Code needs to 1) detect if input is "too long" 2) consume the additional input.

fgets() will not overfill it buffer. If it does fill the buffer, the last char in the buffer is '\0'. So set that to non-'\0' before reading. Then code knows if the entire buffer was filled.
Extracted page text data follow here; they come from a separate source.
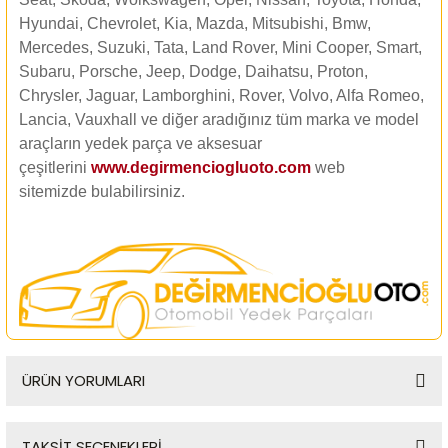
Hyundai, Chevrolet, Kia, Mazda, Mitsubishi, Bmw,
Mercedes, Suzuki, Tata, Land Rover, Mini Cooper, Smart,
Subaru, Porsche, Jeep, Dodge, Daihatsu, Proton,
Chrysler, Jaguar, Lamborghini, Rover, Volvo, Alfa Romeo,
Lancia, Vauxhall ve diğer aradığınız tüm marka ve model
araçların yedek parça ve aksesuar
çeşitlerini
www.degirmenciogluoto.com
web
sitemizde
bulabilirsiniz.
ÜRÜN YORUMLARI
TAKSİT SEÇENEKLERİ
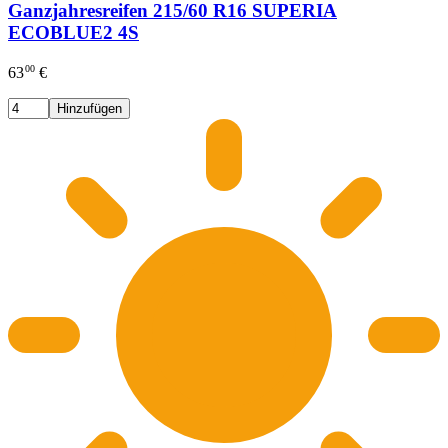
Ganzjahresreifen 215/60 R16 SUPERIA
ECOBLUE2 4S
00
63
€
Hinzufügen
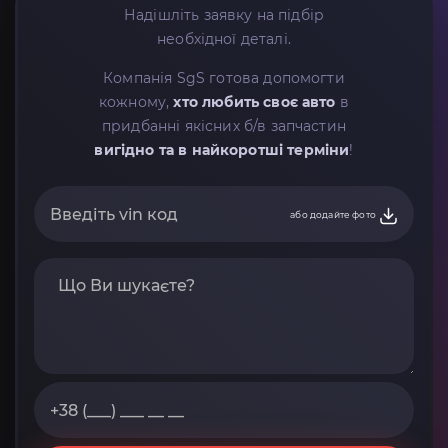
Надішліть заявку на підбір
необхідної деталі.
Компанія SgS готова допомогти
кожному,
хто любить своє авто
в
придбанні якісних б/в запчастин
вигідно та в найкоротші терміни
!
або додайте фото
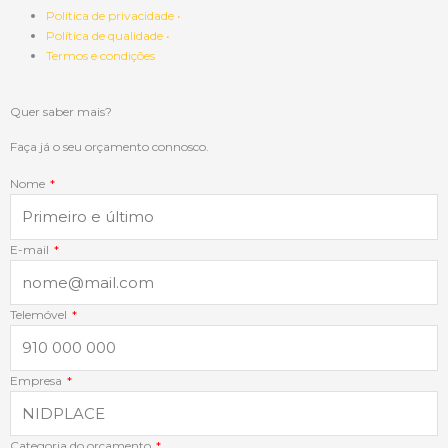
c
n
s
a
Política de privacidade •
Política de qualidade •
e
k
t
t
Termos e condições
b
e
a
s
Quer saber mais?
o
d
g
a
Faça já o seu orçamento connosco.
Nome
o
i
r
p
k
n
a
p
E-mail
-
-
m
Telemóvel
f
i
Empresa
n
Categoria do orçamento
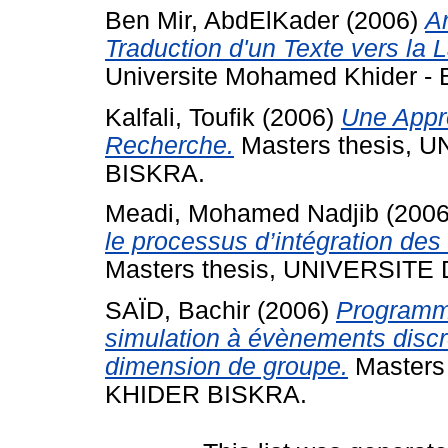
Ben Mir, AbdElKader
(2006)
Ar
Traduction d'un Texte vers la
Universite Mohamed Khider -
Kalfali, Toufik
(2006)
Une Appr
Recherche.
Masters thesis,
BISKRA.
Meadi, Mohamed Nadjib
(200
le processus d’intégration des 
Masters thesis, UNIVERSI
SAÏD, Bachir
(2006)
Programma
simulation à évènements discre
dimension de groupe.
Masters
KHIDER BISKRA.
Then check if the preceding char was a '\n'. If it is not an end-of-line, additional char may exist in stdin

char str[100];  // Insure buffer is at least size 2
for (;;) {
  str[sizeof str - 1] = `x`;
  if (fgets(str, size, stdin) == NULL) {
    // No more to read or IO error
    break;
  }
  int extra_data_found = 0;
  if (str[sizeof str - 1] == '\0' && str[sizeof str - 2] != '\n') {
    // Cope with potential extra data in `stdin`: read and toss
    int ch;
    while ((ch = fgetc(stdin)) != '\n' && ch != EOF) {
      extra_data_found = 1;
    }
  }
  // Use `str` as needed, noting if additional unsaved data found
  foo(str, extra_data_found);
}

Note: on a file error, fgets() returns NULL and the contents of str are undefined.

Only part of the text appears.